# I need an on-wall home theater



## bkeeler10 (Mar 26, 2008)

I am putting together a home theater system for my in-laws and I need to use on-wall speakers all the way around. The budget for speakers and subwoofer will be $1000 - $1200. I've done some looking and researching and the system I have in mind is the Paradigm Cinema 220 for the three front channels, with the Cinema ADP for surround. I'm not entirely decided on the sub, but looking at the Hsu STF-2 and also at the Parts Express C1500K subwoofer kit (which I know nothing about really, so if anyone knows much about it, I would appreciate input). The receiver will be the Denon AVR-789.

Any thoughts on this system, or other suggestions to look at? I don't know on-wall speakers very well . . . Thanks in advance for any thoughts you may have.


----------



## eugovector (Sep 4, 2006)

If you're willing to work ebay a litle, try a pair of JBL L820 @ $230, LC2 Center @ $210, and L810 surrounds at $200 (or a second pair of 820s). Add an SVS pb12-NSD (be aware this is a larger sub) for $660 for $1300 shipped, no tax. If you realy work ebay (the JBL prices I gave were very conservative), or drop down to the SVS PB10, you'll easily hit $1100-1200.

There are many other speakers that can be wall mounted (basically anything sealed or front ported), but the JBLs are designed to performe well and look good while staying as close to the wall as possible (5").

Other options include the SVS SBS speakers, Aperion 4 series, and many more, but I think the JBLs would be a very safe best if you want performance and aesthetics.


----------



## bkeeler10 (Mar 26, 2008)

Thank you for that.
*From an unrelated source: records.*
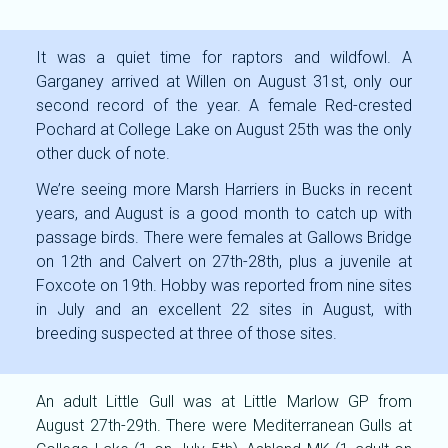
It was a quiet time for raptors and wildfowl. A
Garganey arrived at Willen on August 31st, only our
second record of the year. A female Red-crested
Pochard at College Lake on August 25th was the only
other duck of note.
We’re seeing more Marsh Harriers in Bucks in recent
years, and August is a good month to catch up with
passage birds. There were females at Gallows Bridge
on 12th and Calvert on 27th-28th, plus a juvenile at
Foxcote on 19th. Hobby was reported from nine sites
in July and an excellent 22 sites in August, with
breeding suspected at three of those sites.
An adult Little Gull was at Little Marlow GP from
August 27th-29th. There were Mediterranean Gulls at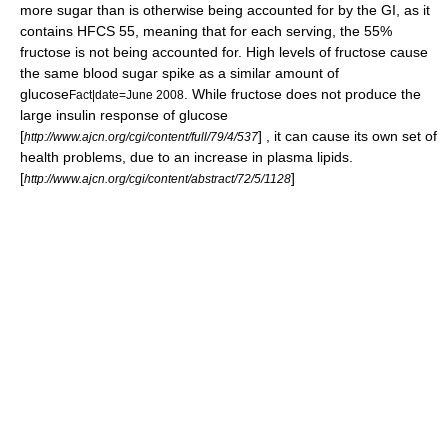
more sugar than is otherwise being accounted for by the GI, as it
contains
HFCS
55, meaning that for each serving, the 55%
fructose is not being accounted for. High levels of fructose cause
the same blood sugar spike as a similar amount of
glucose
. While fructose does not produce the
Fact|date=June 2008
large insulin response of glucose
[
] , it can cause its own set of
http://www.ajcn.org/cgi/content/full/79/4/537
health problems, due to an increase in plasma lipids.
[
]
http://www.ajcn.org/cgi/content/abstract/72/5/1128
While I would be willing to buy something used to get a better product, I think the in-laws want something new. Those jbl speakers do look nice though -- I had not considered jbl. 

The in-laws are not exactly discriminating listeners, but I'd still like to get the best I can for them. This system, by the way, will be used almost exclusively for TV and movie watching -- very little 2-channel music.

I figured it would be best to go with a speaker designed and tuned for on-wall use. I know on-wall speakers are nearly always a compromise -- most boxed speakers prefer to be out away from the walls. I think the inlaws would also prefer a slim design. I will take a look at Aperion and SVS.


----------



## bkeeler10 (Mar 26, 2008)

Any other thoughts or ideas out there? We will probably go listen to the Paradigms on Saturday. I would be interested in anyone's experience with these in comparison to other like options. Thanks.


----------